Samuel Little, America’s deadliest serial killer, dies at 80 with many unknown victims | USA News

America’s deadliest serial killer, Samuel Little, who confessed to strangling 93 people, died in California at the age of 80, with the identity of almost half of his victims still unknown.

Little said he targeted disadvantaged women, mostly black, including sex workers, in the belief that it would draw less attention from a disjointed law enforcement system that had little apparent interest in such victims – a calculation that has been shown to be severely right. His death means that the families of many of the victims may never be closed.

He was serving three consecutive life sentences without parole for the murder of three women in Los Angeles County in the late 1980s, crimes to which he was linked through DNA testing.
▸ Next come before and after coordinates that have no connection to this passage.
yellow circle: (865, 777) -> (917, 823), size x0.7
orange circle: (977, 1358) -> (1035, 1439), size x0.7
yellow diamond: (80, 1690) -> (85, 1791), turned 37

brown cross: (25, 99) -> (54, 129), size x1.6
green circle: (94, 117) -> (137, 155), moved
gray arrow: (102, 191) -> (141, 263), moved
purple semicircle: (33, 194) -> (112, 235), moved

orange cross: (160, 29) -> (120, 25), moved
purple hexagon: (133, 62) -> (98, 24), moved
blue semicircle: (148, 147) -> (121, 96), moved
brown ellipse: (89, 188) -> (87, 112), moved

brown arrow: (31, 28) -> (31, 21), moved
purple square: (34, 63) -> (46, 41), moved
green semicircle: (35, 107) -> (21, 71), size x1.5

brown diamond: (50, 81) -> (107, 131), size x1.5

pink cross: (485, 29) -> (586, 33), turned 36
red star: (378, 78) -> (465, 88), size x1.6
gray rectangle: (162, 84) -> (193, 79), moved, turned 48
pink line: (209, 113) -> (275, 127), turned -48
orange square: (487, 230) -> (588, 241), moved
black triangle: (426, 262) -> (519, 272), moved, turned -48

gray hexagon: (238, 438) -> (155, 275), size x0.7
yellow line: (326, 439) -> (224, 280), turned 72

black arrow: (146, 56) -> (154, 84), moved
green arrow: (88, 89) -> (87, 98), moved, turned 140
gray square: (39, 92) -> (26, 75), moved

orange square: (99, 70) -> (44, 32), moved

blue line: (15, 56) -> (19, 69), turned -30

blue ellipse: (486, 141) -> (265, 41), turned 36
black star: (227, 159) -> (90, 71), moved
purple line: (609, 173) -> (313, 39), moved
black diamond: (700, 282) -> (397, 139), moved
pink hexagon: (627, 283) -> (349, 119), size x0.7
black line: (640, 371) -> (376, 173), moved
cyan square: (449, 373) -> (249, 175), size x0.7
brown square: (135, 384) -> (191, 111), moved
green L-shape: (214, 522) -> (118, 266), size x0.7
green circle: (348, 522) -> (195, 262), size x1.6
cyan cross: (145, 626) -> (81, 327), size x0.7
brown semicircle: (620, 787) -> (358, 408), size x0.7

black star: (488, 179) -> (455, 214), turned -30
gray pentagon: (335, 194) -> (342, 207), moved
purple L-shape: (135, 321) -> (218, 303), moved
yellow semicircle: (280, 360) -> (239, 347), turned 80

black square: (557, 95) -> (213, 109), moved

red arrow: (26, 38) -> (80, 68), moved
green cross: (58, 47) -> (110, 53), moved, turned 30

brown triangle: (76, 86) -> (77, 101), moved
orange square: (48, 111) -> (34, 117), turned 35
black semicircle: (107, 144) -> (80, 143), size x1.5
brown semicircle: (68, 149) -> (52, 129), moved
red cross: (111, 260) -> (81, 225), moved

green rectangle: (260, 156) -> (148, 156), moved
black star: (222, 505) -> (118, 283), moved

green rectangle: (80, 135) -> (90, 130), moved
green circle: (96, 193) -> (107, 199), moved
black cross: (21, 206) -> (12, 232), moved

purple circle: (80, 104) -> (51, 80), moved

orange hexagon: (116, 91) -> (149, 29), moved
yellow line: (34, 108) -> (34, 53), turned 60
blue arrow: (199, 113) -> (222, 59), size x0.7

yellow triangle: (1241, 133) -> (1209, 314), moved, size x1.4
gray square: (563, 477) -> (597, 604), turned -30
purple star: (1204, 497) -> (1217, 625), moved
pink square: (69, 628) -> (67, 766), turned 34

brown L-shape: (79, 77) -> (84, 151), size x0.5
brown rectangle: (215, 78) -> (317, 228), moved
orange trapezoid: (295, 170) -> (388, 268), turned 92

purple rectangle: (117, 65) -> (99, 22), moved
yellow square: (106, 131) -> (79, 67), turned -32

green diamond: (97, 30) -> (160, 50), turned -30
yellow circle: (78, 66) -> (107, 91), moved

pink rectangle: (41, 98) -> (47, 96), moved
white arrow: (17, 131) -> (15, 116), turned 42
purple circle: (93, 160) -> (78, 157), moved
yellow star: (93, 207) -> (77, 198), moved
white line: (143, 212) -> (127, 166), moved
He was convicted of first-degree murder by a Los Angeles County jury on September 25, 2014 and began serving his prison sentence about two months later.

According to the FBI, Little began to confess further murders to a Texas Ranger who interviewed him in his California prison cell in 2018 and finally admitted to killing 93 people across the country by strangulation between 1970 and 2005.

The FBI said investigators checked 50 of those confessions, with many others pending final confirmation, making Little the most deadly American serial killer on record.

Authorities said he appears to have targeted mainly vulnerable young black women, many of them sex workers or drug addicts, whose deaths were not well publicized at the time and, in some cases, were not registered as homicides.

Describing how he killed with impunity for years, Little bragged to investigators to avoid “people they would miss” in an interview acquired by the Washington Post, which examined repeated failures to catch Little. “I would go back to the same city sometimes and pick another grape for myself,” he said. “How many grapes do you have on the vine here? I am not going to go into the white neighborhood and choose a teenager. “

Many of his murders were initially recorded as overdoses or attributed to accidental or undetermined causes, and some bodies were never recovered, according to an FBI profile of the killer.

Before his convictions in 2014, Little was linked to at least eight sexual assaults, assassination attempts or homicide, but several times he escaped severe punishment.

Little served two previous sentences in a California state prison, including a four-year sentence that ended in 1987 for assault with a deadly weapon and a false prison sentence, and a 14-month sentence that ended in April 2014.

The FBI video recordings of his prison confessions showed Little sitting in front of a concrete block wall in a blue prison uniform and a gray mesh cap, sometimes looking surprised or smiling as he recounted the circumstances of the murders.

He was incarcerated in a state prison in Lancaster, California, north of Los Angeles, and died on Wednesday morning in an outside hospital, the state corrections department said. He said an official cause of death would be determined by the county coroner’s office.